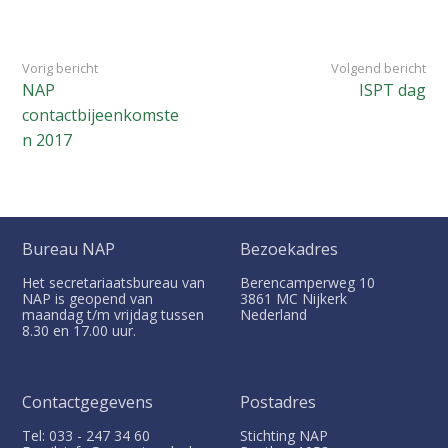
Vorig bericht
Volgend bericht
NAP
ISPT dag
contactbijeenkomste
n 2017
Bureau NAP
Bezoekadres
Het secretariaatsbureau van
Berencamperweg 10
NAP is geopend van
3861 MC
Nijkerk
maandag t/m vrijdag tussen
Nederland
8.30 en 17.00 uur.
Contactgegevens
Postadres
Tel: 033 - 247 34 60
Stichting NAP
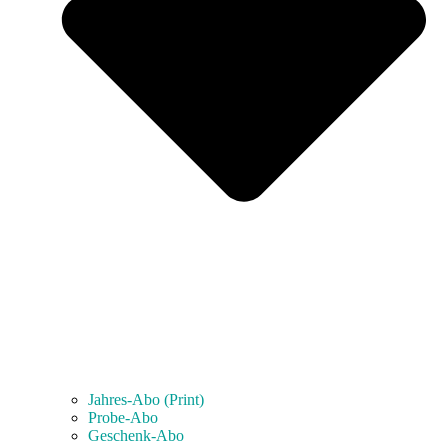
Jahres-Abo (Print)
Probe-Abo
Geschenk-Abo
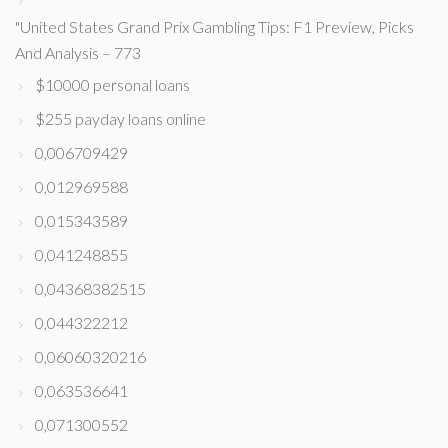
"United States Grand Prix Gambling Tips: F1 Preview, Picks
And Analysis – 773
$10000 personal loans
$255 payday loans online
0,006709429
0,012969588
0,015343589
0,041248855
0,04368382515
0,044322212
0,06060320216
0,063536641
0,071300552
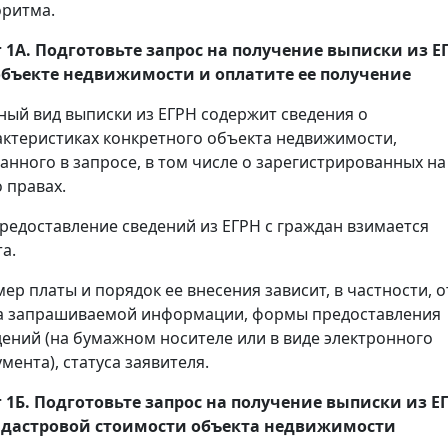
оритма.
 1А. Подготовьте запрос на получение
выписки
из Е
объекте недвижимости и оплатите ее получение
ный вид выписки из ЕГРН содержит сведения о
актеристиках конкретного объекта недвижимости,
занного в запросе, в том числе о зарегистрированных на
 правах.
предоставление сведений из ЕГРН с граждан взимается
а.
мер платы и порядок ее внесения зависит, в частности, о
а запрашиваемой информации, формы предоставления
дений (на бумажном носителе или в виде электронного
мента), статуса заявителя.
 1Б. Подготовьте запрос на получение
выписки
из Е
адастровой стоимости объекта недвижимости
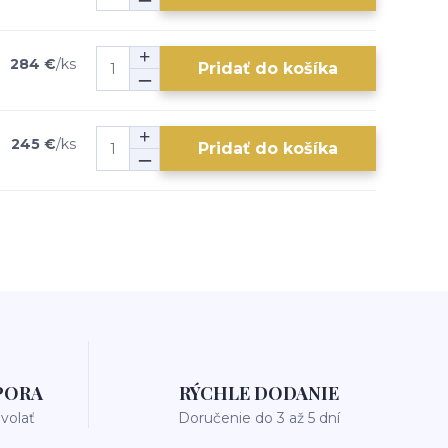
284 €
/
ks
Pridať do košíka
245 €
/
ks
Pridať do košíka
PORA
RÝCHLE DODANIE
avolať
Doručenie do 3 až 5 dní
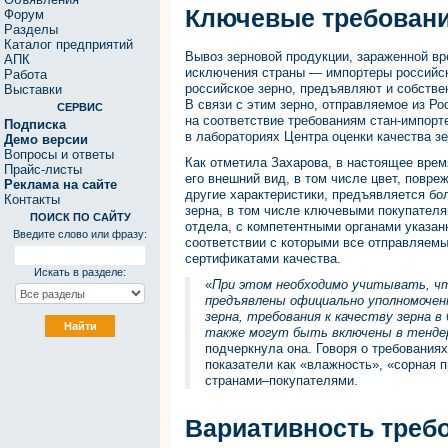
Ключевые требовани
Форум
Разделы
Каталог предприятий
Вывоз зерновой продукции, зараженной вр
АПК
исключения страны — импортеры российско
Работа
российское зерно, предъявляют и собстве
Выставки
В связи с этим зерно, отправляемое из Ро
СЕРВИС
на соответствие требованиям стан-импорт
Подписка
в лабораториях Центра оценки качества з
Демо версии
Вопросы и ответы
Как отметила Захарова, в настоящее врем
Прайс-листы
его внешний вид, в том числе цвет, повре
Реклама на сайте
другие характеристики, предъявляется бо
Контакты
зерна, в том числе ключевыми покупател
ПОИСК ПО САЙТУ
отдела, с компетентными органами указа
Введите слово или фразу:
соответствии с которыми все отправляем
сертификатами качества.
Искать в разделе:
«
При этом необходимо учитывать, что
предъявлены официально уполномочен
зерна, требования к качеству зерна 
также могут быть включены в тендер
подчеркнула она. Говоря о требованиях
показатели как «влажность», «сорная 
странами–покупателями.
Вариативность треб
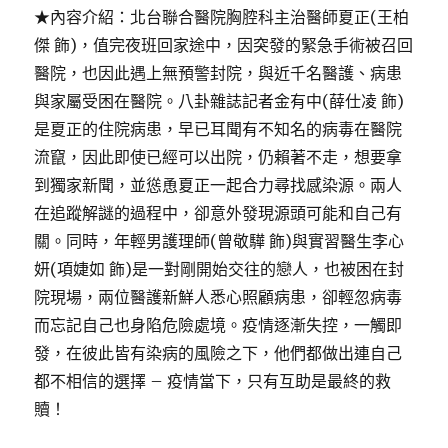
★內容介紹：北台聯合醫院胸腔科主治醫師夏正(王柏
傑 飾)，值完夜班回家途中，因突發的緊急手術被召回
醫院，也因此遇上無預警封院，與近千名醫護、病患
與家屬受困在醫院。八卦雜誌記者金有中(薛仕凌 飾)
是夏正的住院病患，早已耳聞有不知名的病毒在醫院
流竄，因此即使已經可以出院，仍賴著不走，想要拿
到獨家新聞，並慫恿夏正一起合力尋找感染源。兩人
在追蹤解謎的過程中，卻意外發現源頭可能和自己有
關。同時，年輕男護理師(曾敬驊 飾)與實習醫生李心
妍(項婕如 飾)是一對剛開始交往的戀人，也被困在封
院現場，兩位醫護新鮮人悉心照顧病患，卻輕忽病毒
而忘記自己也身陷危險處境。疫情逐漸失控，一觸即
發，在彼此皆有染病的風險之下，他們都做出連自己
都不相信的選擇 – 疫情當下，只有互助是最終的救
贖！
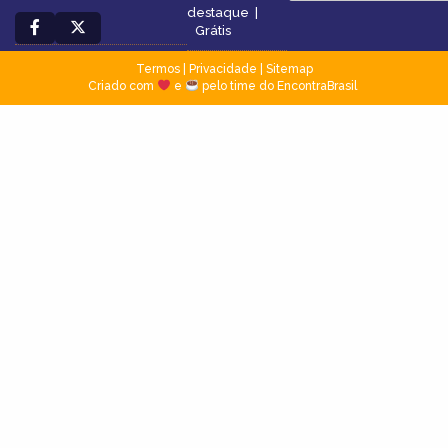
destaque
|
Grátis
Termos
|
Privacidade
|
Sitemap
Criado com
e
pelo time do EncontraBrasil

- - - - - - -

TASK INSTRUCTIONS ▸
Only the lines of the data holding the string "ЕГРН" are wanted; copy each of them.

SOLUTION ▸
ный вид выписки из ЕГРН содержит сведения о
предоставление сведений из ЕГРН с граждан взимается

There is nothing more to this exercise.